(Dataset excerpts)

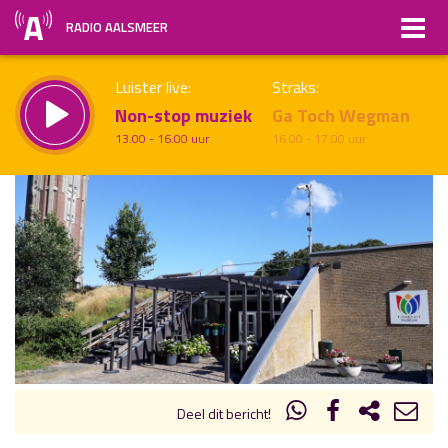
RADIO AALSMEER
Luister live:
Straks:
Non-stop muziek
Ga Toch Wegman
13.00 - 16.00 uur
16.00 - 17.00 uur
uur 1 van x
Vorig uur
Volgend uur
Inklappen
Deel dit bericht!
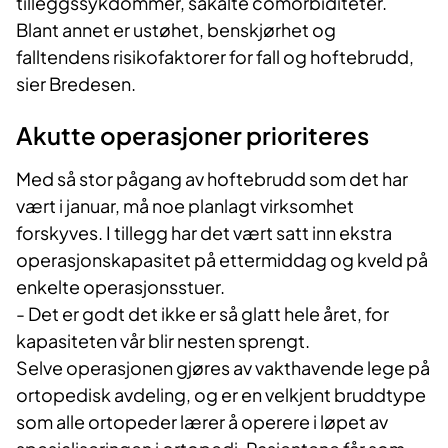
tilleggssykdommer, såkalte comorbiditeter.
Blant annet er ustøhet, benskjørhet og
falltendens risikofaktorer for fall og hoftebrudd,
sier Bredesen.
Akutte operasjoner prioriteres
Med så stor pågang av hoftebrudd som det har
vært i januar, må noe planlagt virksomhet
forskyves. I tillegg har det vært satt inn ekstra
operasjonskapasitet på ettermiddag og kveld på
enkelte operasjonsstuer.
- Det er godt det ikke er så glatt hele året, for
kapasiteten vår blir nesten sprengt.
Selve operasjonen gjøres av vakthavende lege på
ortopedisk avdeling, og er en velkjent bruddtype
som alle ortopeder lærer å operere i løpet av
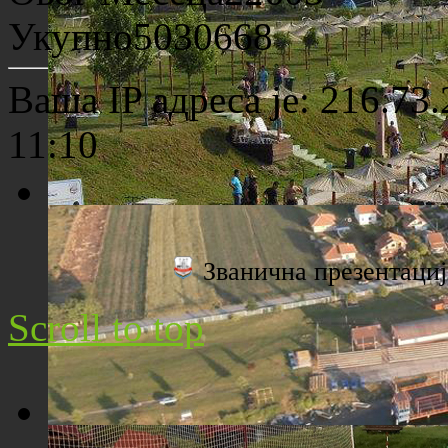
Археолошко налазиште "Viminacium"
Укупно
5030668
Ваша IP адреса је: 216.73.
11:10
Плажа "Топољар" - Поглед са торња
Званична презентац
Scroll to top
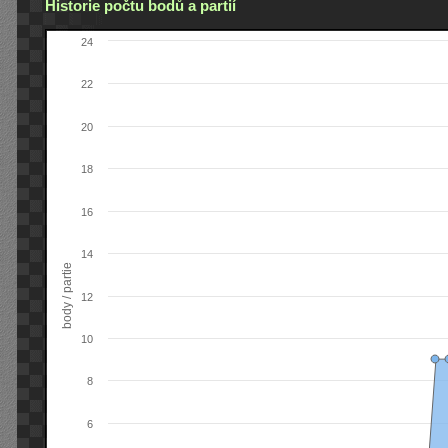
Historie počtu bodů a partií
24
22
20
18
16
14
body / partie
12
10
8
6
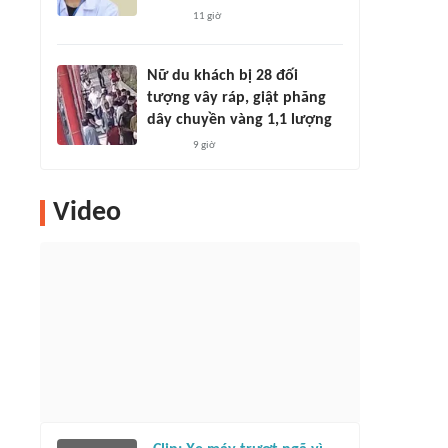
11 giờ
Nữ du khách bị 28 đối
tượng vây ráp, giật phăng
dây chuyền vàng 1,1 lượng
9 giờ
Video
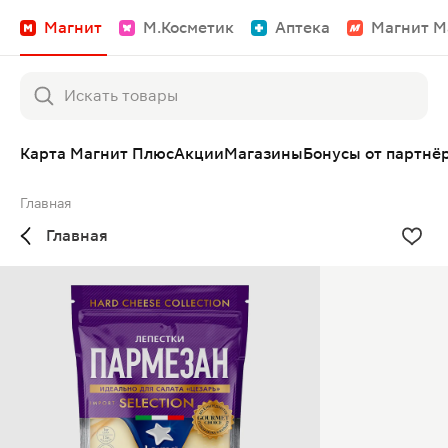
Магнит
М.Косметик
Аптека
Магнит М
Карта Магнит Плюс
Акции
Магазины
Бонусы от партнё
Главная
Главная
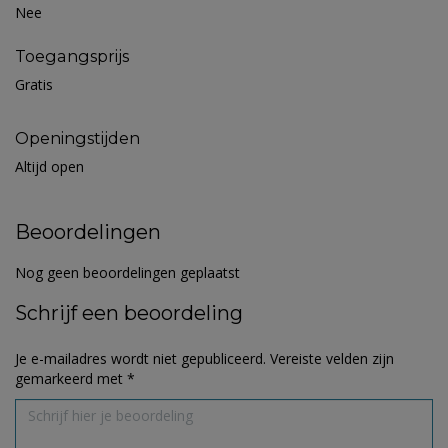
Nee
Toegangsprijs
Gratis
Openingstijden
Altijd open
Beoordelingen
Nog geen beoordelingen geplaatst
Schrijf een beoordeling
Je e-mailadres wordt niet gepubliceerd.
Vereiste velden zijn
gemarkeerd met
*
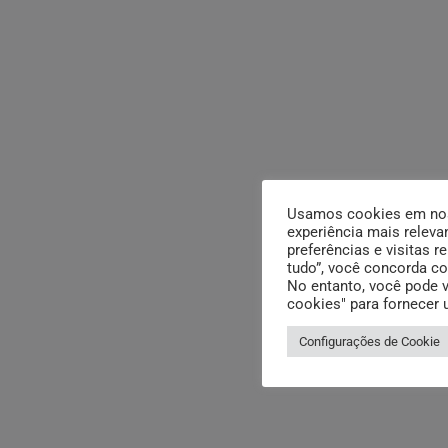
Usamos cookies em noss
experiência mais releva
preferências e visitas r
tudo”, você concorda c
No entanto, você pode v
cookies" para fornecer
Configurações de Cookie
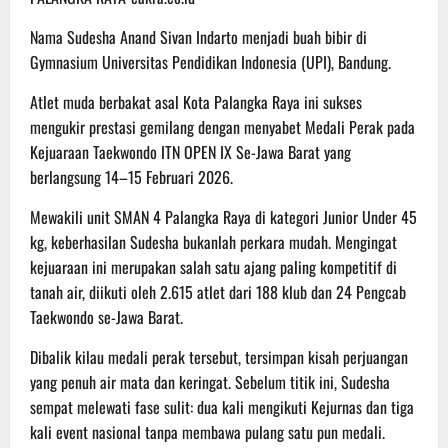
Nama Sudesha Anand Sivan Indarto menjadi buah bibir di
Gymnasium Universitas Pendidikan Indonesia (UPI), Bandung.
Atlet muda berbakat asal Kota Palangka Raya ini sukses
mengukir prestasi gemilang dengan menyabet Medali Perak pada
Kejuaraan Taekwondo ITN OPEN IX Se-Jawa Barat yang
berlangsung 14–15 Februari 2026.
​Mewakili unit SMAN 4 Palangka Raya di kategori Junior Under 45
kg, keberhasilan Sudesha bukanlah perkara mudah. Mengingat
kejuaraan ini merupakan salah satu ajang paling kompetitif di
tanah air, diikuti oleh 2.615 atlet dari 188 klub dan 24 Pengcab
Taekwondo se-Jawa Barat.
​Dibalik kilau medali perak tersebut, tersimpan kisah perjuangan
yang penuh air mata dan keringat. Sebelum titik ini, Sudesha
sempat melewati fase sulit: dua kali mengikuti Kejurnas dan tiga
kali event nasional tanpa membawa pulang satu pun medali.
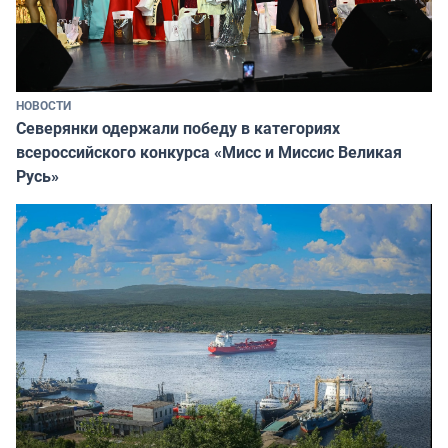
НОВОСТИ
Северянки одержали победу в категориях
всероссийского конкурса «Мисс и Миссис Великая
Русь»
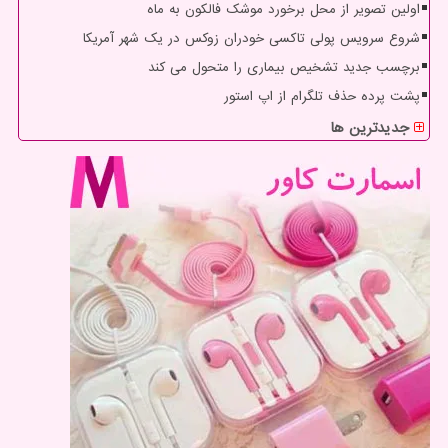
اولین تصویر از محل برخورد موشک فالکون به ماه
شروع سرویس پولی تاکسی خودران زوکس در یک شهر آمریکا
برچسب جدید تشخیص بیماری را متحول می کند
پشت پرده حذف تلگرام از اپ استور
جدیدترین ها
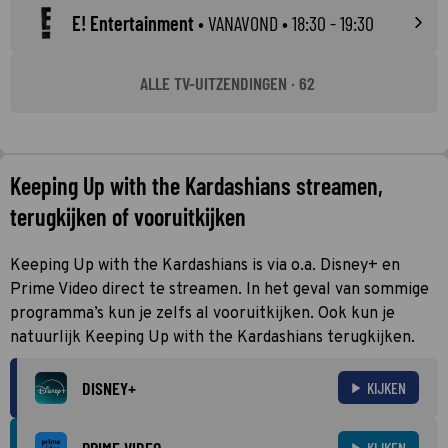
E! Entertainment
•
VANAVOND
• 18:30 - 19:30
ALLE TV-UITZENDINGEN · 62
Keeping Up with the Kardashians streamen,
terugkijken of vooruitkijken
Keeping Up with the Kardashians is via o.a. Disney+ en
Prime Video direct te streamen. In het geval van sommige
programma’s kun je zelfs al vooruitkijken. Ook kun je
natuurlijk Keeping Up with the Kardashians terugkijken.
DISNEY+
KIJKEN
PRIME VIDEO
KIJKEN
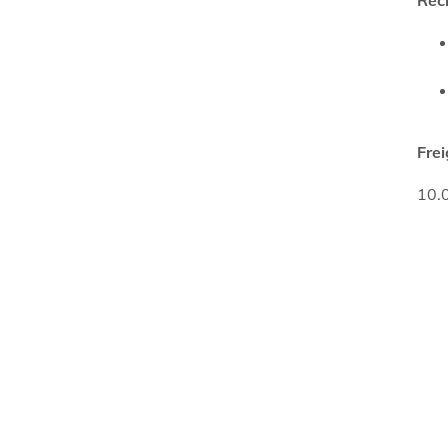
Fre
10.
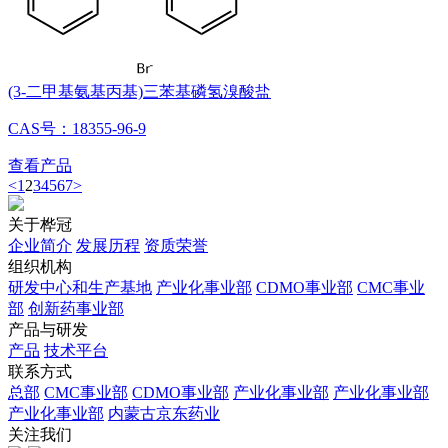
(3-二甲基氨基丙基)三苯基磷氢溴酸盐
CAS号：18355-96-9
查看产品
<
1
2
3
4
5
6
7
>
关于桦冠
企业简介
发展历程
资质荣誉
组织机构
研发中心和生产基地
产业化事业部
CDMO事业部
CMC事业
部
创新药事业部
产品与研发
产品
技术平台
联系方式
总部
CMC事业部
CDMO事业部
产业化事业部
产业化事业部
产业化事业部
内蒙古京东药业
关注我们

* HOW TO COMPLETE THIS TASK *
Copy exactly, and only, the lines from the first entry through the line holding "Akutte operasjoner prioriteres", both ends included, leaving out every picture.

* OUTPUT BELOW *
RADIO AALSMEER
Luister live:
Straks:
Non-stop muziek
Ga Toch Wegman
13.00 - 16.00 uur
16.00 - 17.00 uur
uur 1 van x
Vorig uur
Volgend uur
Inklappen
Deel dit bericht!
tilleggssykdommer, såkalte comorbiditeter.
Blant annet er ustøhet, benskjørhet og
falltendens risikofaktorer for fall og hoftebrudd,
sier Bredesen.
Akutte operasjoner prioriteres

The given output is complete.